[Dataset entries]
#####
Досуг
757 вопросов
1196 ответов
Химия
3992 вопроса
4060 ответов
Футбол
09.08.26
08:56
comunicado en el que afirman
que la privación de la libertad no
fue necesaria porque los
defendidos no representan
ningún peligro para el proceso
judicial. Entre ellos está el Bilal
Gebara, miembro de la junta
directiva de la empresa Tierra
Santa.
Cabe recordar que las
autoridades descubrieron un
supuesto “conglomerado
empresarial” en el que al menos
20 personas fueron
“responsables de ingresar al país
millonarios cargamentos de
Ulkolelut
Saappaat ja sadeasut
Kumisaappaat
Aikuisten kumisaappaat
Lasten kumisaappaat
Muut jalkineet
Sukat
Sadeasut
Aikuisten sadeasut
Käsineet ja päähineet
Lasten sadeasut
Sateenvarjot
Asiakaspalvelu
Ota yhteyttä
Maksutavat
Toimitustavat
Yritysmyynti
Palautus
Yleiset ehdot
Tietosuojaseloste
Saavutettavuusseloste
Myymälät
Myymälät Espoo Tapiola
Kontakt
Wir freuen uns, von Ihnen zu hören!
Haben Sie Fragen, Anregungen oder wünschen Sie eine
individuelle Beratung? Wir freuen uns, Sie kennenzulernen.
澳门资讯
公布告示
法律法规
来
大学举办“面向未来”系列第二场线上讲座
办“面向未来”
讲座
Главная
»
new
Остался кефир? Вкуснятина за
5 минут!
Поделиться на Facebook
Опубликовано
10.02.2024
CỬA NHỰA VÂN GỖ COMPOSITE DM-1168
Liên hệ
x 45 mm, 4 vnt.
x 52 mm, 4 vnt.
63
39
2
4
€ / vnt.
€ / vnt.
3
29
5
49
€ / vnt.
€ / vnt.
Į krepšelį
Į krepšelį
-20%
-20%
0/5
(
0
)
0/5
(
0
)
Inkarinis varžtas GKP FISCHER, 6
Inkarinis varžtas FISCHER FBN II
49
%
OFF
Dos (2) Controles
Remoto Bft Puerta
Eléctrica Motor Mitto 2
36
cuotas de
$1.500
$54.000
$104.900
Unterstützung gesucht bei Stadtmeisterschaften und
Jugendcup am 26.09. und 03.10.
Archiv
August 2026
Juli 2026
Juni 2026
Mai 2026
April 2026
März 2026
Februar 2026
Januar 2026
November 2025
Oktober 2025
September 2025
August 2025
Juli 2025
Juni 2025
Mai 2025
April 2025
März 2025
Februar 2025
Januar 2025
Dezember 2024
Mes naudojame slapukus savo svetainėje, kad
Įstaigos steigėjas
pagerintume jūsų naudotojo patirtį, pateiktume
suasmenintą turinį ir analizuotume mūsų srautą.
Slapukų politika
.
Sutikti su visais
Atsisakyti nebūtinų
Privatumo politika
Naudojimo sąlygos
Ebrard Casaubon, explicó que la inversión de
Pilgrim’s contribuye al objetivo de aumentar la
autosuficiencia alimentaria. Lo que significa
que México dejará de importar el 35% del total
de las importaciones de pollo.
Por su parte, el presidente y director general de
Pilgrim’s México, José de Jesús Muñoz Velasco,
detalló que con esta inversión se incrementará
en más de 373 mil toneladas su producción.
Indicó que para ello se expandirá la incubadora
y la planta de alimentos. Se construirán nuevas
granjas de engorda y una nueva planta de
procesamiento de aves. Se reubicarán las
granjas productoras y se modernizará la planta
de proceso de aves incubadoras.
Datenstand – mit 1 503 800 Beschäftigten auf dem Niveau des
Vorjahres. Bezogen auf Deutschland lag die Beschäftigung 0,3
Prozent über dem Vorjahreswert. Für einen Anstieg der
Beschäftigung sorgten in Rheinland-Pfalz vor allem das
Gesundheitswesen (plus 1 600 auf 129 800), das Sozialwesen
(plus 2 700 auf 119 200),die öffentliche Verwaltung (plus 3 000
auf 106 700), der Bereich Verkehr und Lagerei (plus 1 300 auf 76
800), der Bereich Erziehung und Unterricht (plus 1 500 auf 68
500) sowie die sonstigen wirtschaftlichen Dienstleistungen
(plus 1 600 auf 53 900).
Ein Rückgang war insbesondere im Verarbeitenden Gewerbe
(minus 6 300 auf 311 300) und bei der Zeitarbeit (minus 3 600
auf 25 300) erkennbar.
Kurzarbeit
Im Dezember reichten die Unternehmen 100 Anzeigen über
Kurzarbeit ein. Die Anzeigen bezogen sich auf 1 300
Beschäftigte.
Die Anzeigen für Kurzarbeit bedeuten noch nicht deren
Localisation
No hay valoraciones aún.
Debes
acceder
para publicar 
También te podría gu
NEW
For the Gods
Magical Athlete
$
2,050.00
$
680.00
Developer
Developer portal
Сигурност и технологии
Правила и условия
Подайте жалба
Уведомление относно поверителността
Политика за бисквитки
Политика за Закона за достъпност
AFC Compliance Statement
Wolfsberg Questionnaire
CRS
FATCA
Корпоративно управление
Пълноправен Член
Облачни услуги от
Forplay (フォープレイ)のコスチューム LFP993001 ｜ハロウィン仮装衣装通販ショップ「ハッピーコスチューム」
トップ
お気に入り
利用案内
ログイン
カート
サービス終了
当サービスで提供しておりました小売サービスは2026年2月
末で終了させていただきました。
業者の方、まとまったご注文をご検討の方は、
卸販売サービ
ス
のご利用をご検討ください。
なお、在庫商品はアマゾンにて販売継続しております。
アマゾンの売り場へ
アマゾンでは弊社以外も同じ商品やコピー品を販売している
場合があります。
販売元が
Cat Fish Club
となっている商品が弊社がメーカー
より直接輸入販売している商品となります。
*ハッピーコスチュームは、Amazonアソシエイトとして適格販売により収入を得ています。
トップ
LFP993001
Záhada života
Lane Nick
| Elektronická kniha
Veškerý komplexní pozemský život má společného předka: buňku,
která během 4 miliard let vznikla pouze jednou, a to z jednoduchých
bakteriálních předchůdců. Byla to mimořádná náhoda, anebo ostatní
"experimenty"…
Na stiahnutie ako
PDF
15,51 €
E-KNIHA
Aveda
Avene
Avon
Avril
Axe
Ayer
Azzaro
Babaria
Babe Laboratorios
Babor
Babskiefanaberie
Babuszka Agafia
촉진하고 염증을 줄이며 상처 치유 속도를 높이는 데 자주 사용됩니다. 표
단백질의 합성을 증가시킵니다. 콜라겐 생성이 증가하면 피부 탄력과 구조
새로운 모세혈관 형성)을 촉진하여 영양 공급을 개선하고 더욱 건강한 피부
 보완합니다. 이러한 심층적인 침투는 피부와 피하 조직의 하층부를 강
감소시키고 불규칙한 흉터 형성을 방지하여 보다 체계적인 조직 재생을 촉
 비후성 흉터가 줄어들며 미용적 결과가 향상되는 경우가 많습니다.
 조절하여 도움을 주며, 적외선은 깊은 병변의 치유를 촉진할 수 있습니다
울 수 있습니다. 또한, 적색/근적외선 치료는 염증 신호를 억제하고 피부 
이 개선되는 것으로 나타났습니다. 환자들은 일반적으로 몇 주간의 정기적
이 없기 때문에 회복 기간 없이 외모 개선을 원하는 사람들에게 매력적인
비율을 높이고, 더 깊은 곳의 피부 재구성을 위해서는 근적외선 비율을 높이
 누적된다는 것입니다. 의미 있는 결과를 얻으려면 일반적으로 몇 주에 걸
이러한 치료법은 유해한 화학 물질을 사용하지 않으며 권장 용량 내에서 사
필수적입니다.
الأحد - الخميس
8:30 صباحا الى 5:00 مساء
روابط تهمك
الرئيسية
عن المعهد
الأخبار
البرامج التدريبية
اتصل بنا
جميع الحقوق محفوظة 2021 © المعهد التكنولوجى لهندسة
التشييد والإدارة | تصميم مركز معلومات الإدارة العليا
#####
Looking over the records, find each line with the word "있습니다" and copy it.

-- ANSWER SECTION --
 조절하여 도움을 주며, 적외선은 깊은 병변의 치유를 촉진할 수 있습니다
울 수 있습니다. 또한, 적색/근적외선 치료는 염증 신호를 억제하고 피부 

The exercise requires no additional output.